Julie & Julia is a movie that takes two stories in which not all that much happens -- Julia Child learns to cook French food at Le Cordon Bleu, and then works for a decade on a cookbook; Julie Powell spends a year cooking all the recipes from that book and writing about it on a blog -- and intertwines them to make them both feel more important and interesting than they would have separately. It is true, as nearly all of the reviews have said, that Meryl Streep's Julia is more fun than Amy Adams's Julie, but that's mostly the nature of their stories -- Julia might have been "servantless," but she was pretty well coddled by life, and Julie wasn't.

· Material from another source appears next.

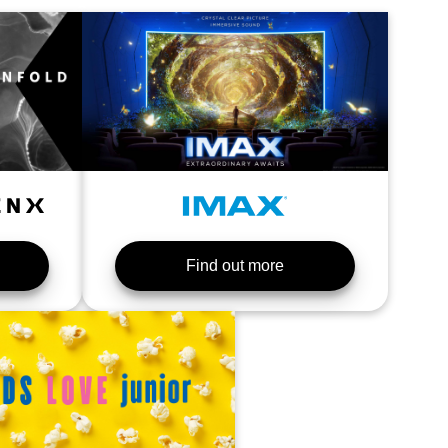
Find out more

Director Nora Ephron also keeps Julia's world sunnier than Julie's, and Julia's setbacks -- an unpleasant Frenchwoman who runs Cordon Bleu, her husband's interrogation by humorless Republican commie-hunters in the mid-'50s -- are smaller and less momentous than Julie's. And let's face it: Julia is an American in Paris right after the war, riding high on the almighty dollar, living in splendid, huge, apartments, married to a loving man whose embassy work is clearly not too taxing, and studying something she deeply loves. Julie is working for a government bureaucracy, talking to 9/11 victims, and trying to recreate Julia's recipes in the small kitchen of a small apartment in dumpy Long Island City, with a husband who works more than Julia's and isn't portrayed as the saint Paul Child is.

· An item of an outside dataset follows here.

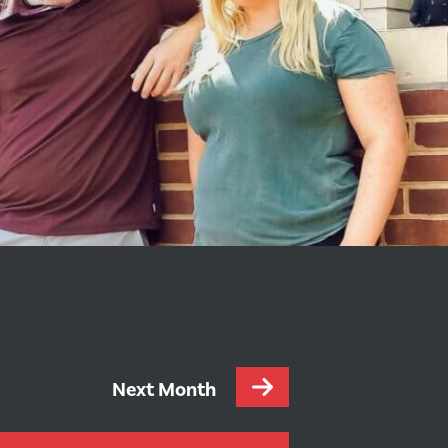
Next Month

Julia Child is also a larger-than-life figure in a way that Julie Powell just can't be -- and Streep does capture Child's oddly booming voice and twitchy mannerisms, inhabiting the part and expressing the deep joy Child always seemed to have for food and everything else that came her way. We viewers don't have a mental picture of Julie Powell in the same way, so Amy Adams has to work harder to build her character -- though she does very well herself. (And Adams is such a cutie -- perhaps even more now, when she's playing an ordinary person, and not using one of her high, twittery voices -- that we instinctively feel for her.)

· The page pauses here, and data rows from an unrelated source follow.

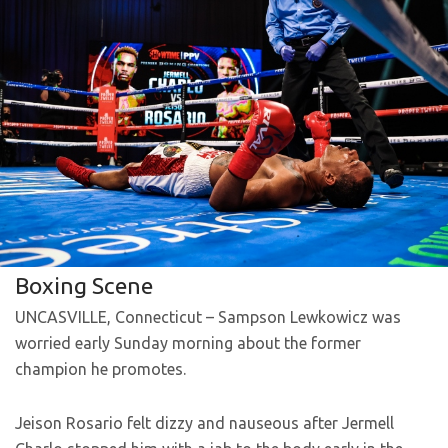
Boxing Scene
UNCASVILLE, Connecticut – Sampson Lewkowicz was
worried early Sunday morning about the former
champion he promotes.
Jeison Rosario felt dizzy and nauseous after Jermell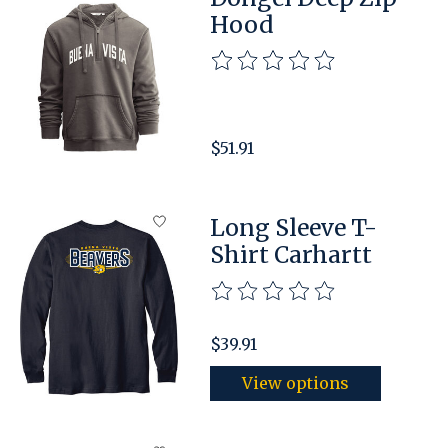
Hood
The rating of this product is
$51.91
Long Sleeve T-
Shirt Carhartt
The rating of this product is
$39.91
View options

Julie & Julia is a sunny movie about the pleasures of doing something right, about making food that people will appreciate, about damning the torpedoes and using real butter. Luckily, I saw it after having a big meal (Mexican, not French, though the effect is similar), so it didn't make me ravenously hungry. But I could easily see how it could: this would be an excellent pre-dinner movie.
2 comments:
It's Julia Child, not Childs. Otherwise, great review!
Jena: Thanks for pointing out that very embarrassing (and consistent) mistake of mine; I've just corrected it in the post. (I think I got every instance.)
Once again, I am an object lesson in the dangers of writing a post straight through and just shoving it up without allowing enough time to check it over.